Docket No. 594
Decided: Wednesday, January 15th, 1890
Opinion: 1 Wash. 1 (1890)
Court: Anders1 Court (1889-1892)
Note: We post only slip opinion(s) as published at the time of the decision. Please consult Washington Reports printed volumes for the opinion(s) in their final form. Undetermined votes indicate that the opinion(s) have not been evaluated yet.
LILIENTHAL v. WRIGHT, 1 Wash. 1; 23 P. 801 (1890).
No. 594.
SUPREME COURT OF WASHINGTON
January 15, 1890, Decided Appeal from District Court, Pierce County. Appellants brought an action to recover certain moneys advanced by them to appellee on a contract for the sale of hops, appellee having failed to perform. Appellee's answer failed to deny all the material allegations of the complaint, but, by way of new matter, alleged performance of the contract, and, by way of counter-claim, asked for the balance of the money which would have been due on compliance with the terms of the contract. On the 28th day of February, 1888, appellants moved for judgment on the pleadings, on the ground that the new matter pleaded was available as a defense under the general denial, and the counter-claim was bad, as it was not sufficient in itself as a pleading. On the 2d day of March, 1888, the court granted the motion, and a judgment was entered on the journal in favor of appellants, as prayed for in the complaint. On said last mentioned day, appellee applied to the court for leave to file an amended answer, and on the same day filed the necessary affidavit of merits, which application was not considered until March 16, 1888, at which time the court granted leave to the appellee to file an amended answer, and also ordered that the judgment in favor of appellant, entered as aforesaid, be vacated and set aside. It is from this order, made and entered at the same term of court as the judgment aforesaid, that appellant has taken his appeal.

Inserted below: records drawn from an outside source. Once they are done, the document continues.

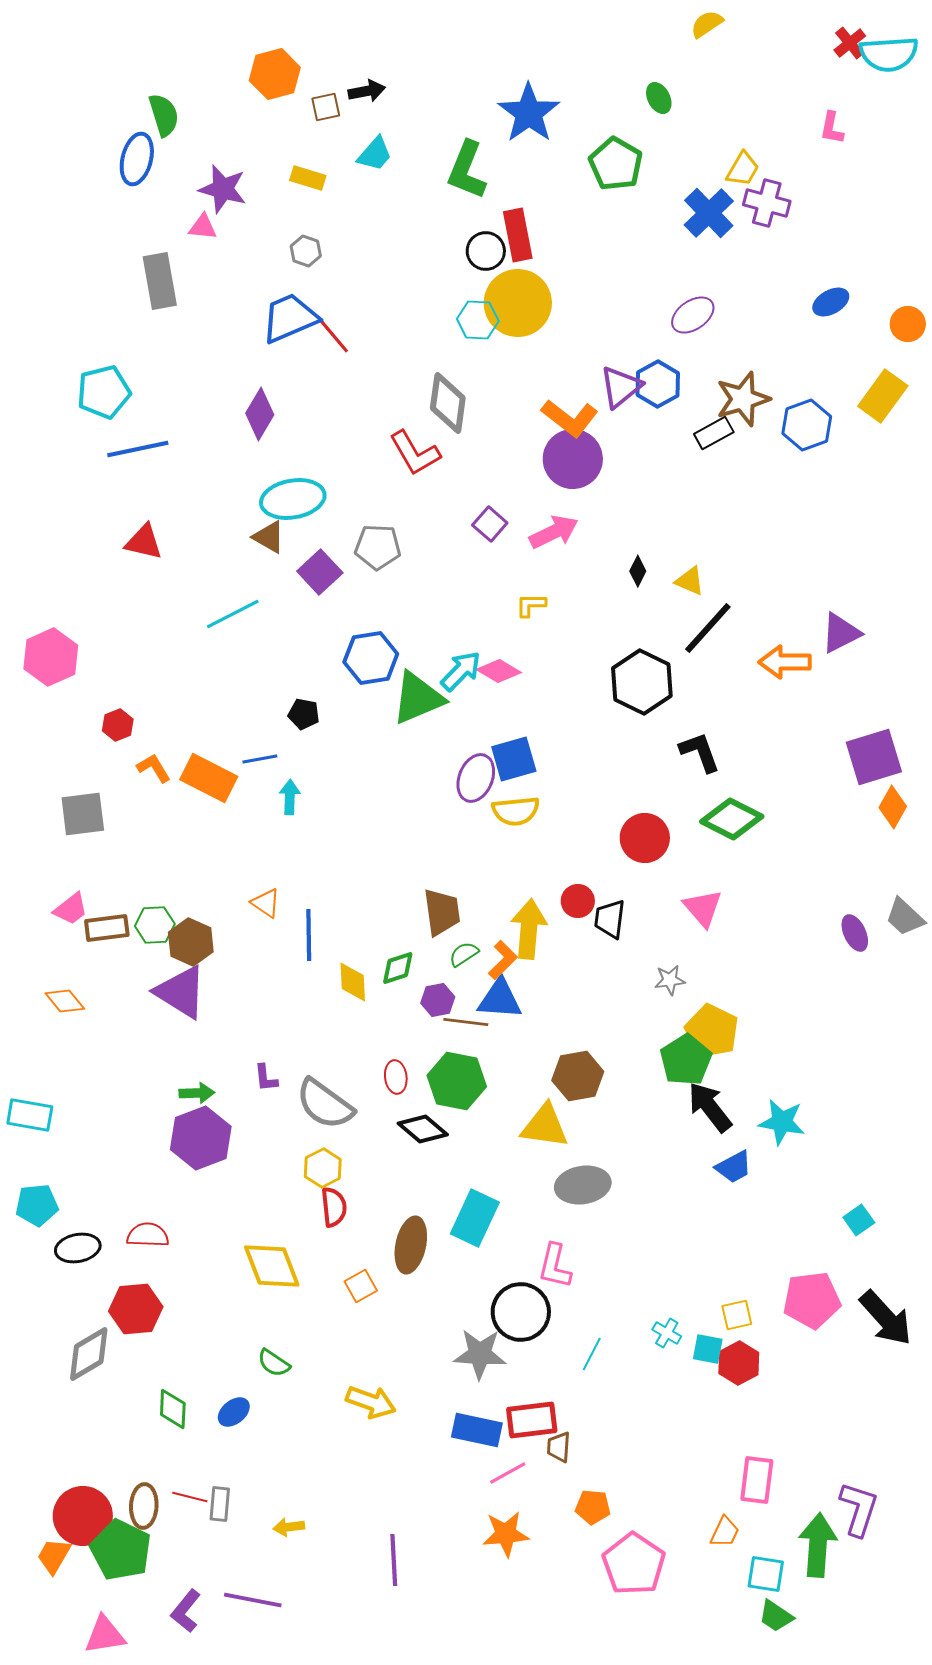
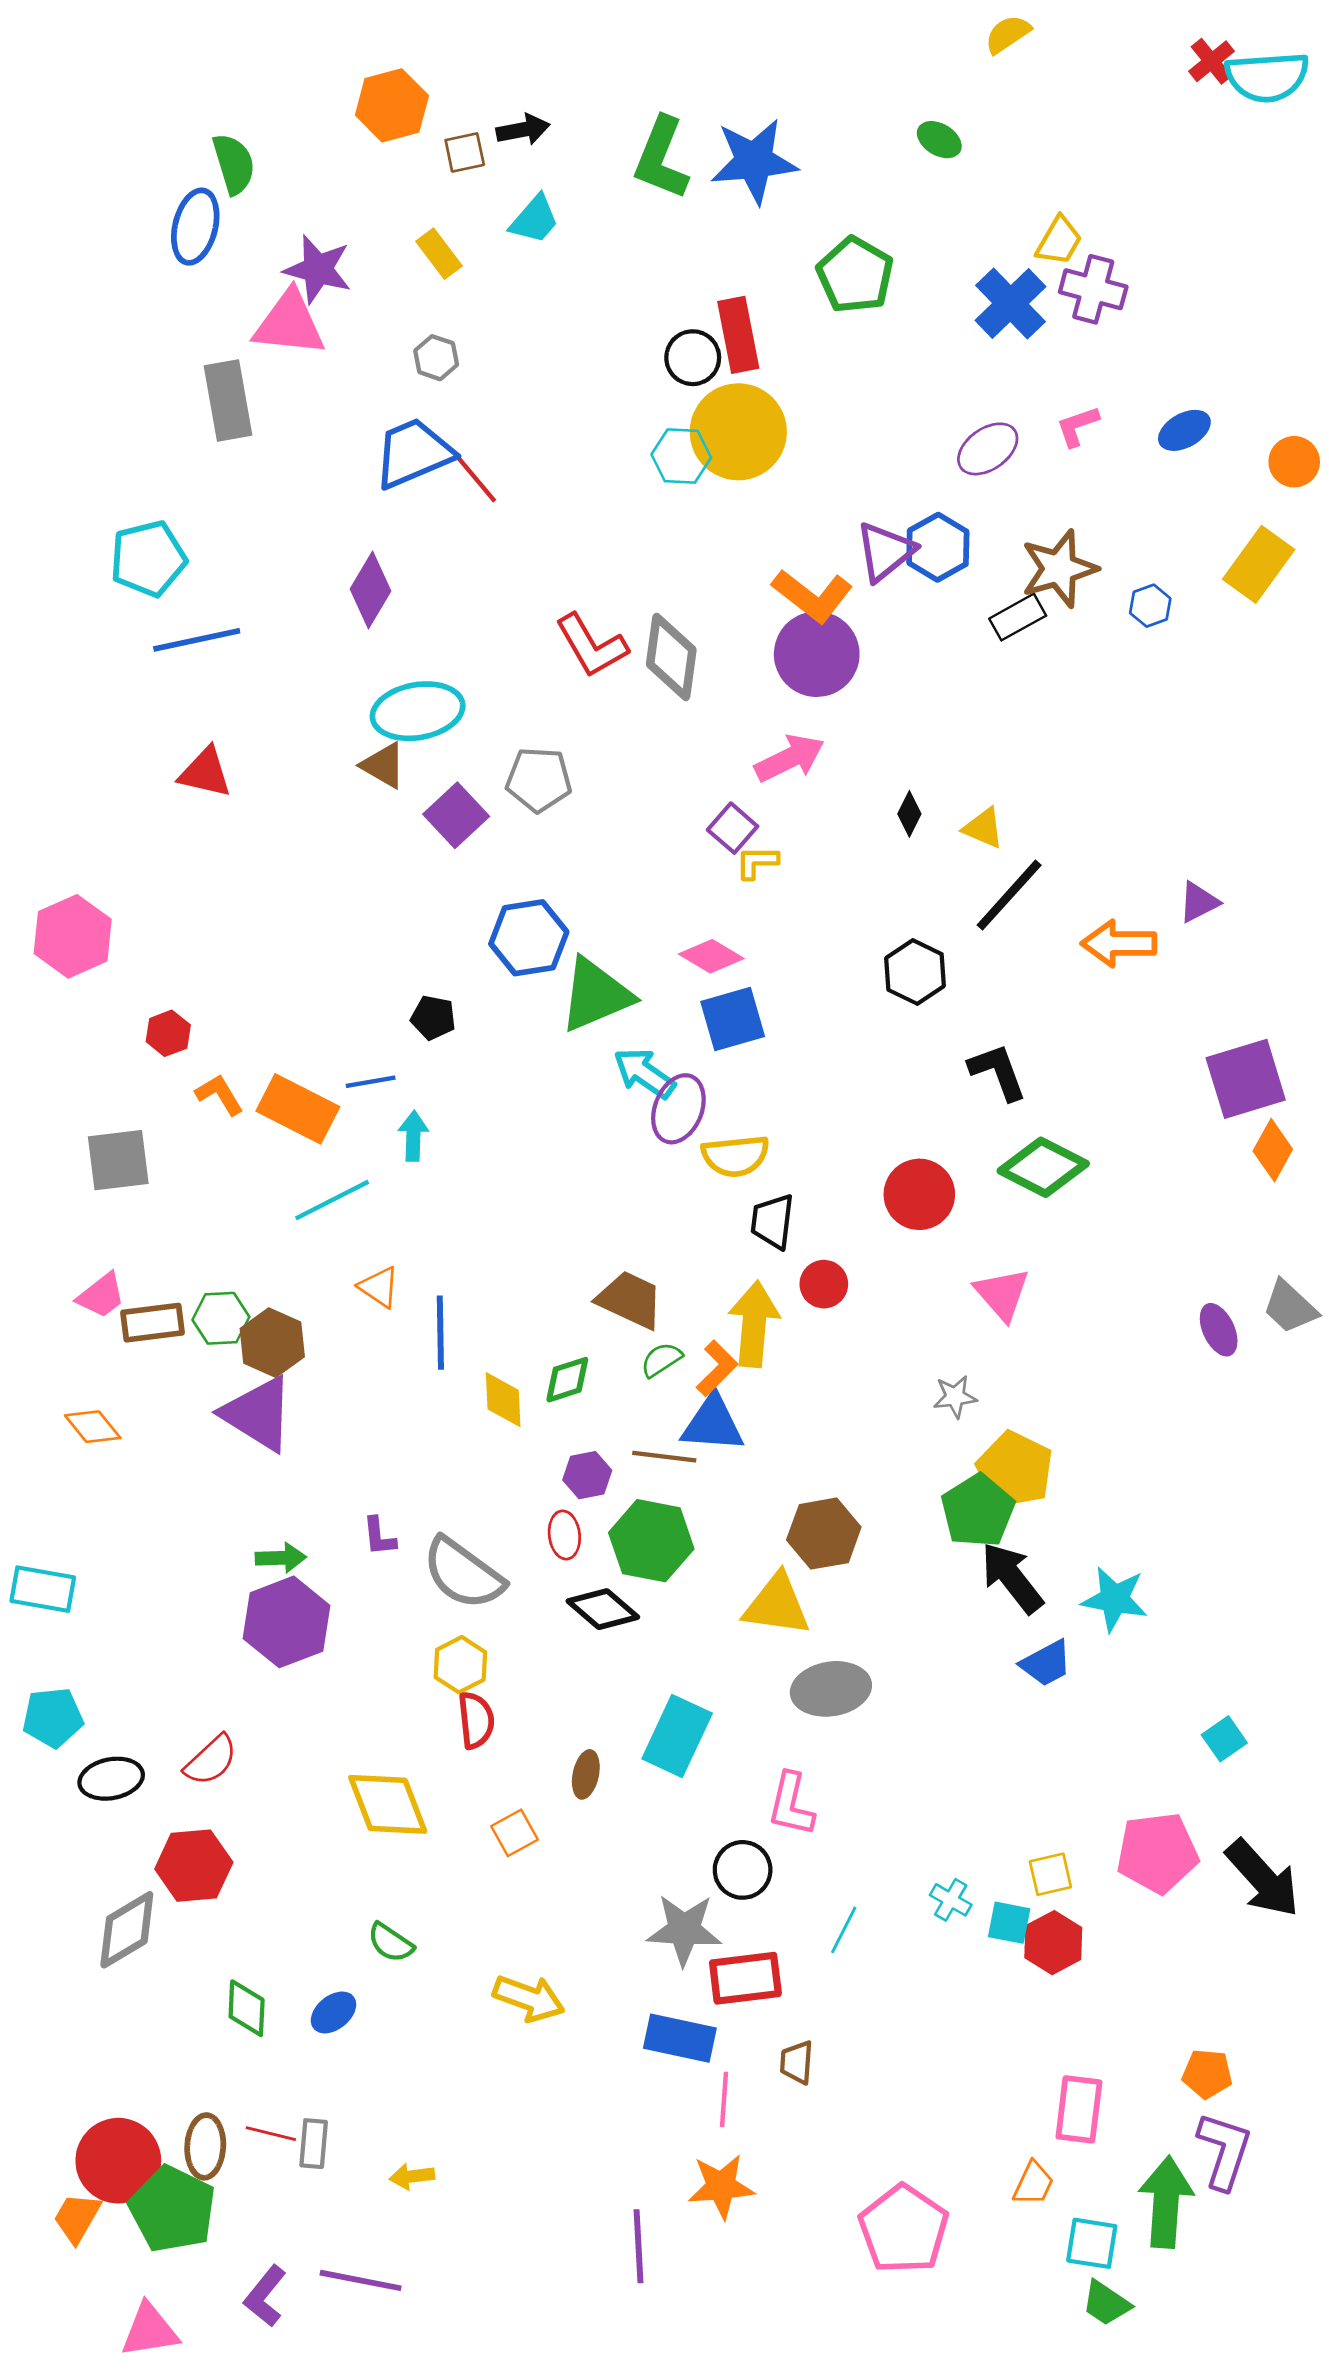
green ellipse: (659, 98) -> (939, 140), turned -32
blue star: (529, 113) -> (754, 161), turned 30
pink L-shape: (832, 128) -> (1078, 426), moved, turned 60
green pentagon: (616, 164) -> (855, 275), moved
green L-shape: (467, 170) -> (661, 158), moved
yellow rectangle: (308, 178) -> (439, 254), turned 36
pink triangle: (203, 227) -> (289, 323), size x1.8
gray diamond: (448, 403) -> (671, 657), moved
blue hexagon: (807, 425) -> (1150, 606), size x0.6
purple square: (490, 524) -> (733, 828), moved
cyan line: (233, 614) -> (332, 1200), moved
purple triangle: (841, 633) -> (1199, 902), size x0.7
cyan arrow: (461, 671) -> (644, 1073), moved, turned -99
black hexagon: (642, 682) -> (915, 972), size x0.7
blue square: (514, 759) -> (733, 1019), moved
brown trapezoid: (442, 912) -> (630, 1300), turned -57
black trapezoid: (610, 919) -> (773, 1221), moved
purple hexagon: (438, 1000) -> (587, 1475), moved
red semicircle: (148, 1235) -> (211, 1760), turned 135
brown ellipse: (411, 1245) -> (586, 1774), size x0.6
black circle: (521, 1312) -> (743, 1870), size x0.7
red rectangle: (532, 1420) -> (745, 1978), moved
pink line: (508, 1473) -> (724, 2099), turned -57
orange pentagon: (593, 1507) -> (1207, 2074), moved
purple line: (394, 1560) -> (639, 2246), moved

Court: Appeal dismissed with costs.
Counsel: Judson, Sharpstein & Sullivan, for appellants.
Against the motion to dismiss the appeal, counsel cited Code Wash. T. § 446; Hayne on New Trial and Appeal, § 196, 199; Stearns v. Marvin, 3 Cal. 376; Natoma Water Co. v. Carlin, 14 Cal. 545; Natoma Water Co. v. Parker, 16 Cal. 84; Livermore v. Campbell, 52 Cal. 76; James v. Center, 53 Cal. 31; Riddle v. Baker, 13 Cal. 295, 301. Bramson & Parker, and Doolittle, Pritchard & Lehmen, for appellee.
The district court has, at common law, full and complete power and authority, without the aid of any statute, to vacate, set aside or modify any judgment during the term at which the same is entered.
Goddard v. Ordway, 11 Otto, 745; Doss v. Tyack, 14 How. 297; Bassett v. U. S., 9 Wall. 41; Ex parte Lange, 18 Wall. 163; Day v. Wilbur, 2 Caines, 258; Brown v. Edgerton, 16 N. W. 474; Kelley v. High, 1 S. E. Rep. 563; Owen v. Going, 1 Pac. Rep. 229. The ruling of the district court on a motion to vacate a judgment is not a final judgment. Hancock v. Stewart, 1 Wash. T. 523; Jennings v. Bartels, 2 Wash. T. 306; Conway v. United States, 2 Wash. T. 336; Fisk v. Henarie, 13 Pac. Rep. 760; Kearney v. Snodgrass, 7 Pac. Rep. 311; Artman v. West Paint, etc., Co., 20 N. W. Rep. 873; McCulloch v. Dodge, 8 Kan. 476; Kermeyer v. Kansas, etc., R. R. Co., 18 Kan. 215; Rutherford v. Fisher, 4 Dall. 22; Young v. Grundy, 6 Cranch, 51; Clark v. Shelton, Hemp. 207; McCullum v. Eager, 2 How. 61; Lee v. Kelley, 15 Pet. 213: Buffington v. Harvey, 5 Otto, 99; Thomas v. Woolridge, 23 Wall. 283; Railroad Co. v. Swasey, 23 Wall. 505; Butterfield v. Usher, 1 Otto, 246; Bolton v. McKinley, 22 Ill. 203; Freeman on Judgments, § 90. "The action of the court in granting a motion to set aside a judgment is discretionary, and not to be reviewed in any appellate court." Freeman on Judgments (3d ed.), § 90; Bolton v. McKinley, 22 Ill. 203.
Judge(s) ANDERS, C. J. HOYT, SCOTT and STILES, JJ., concur. DUNBAR, J., not sitting.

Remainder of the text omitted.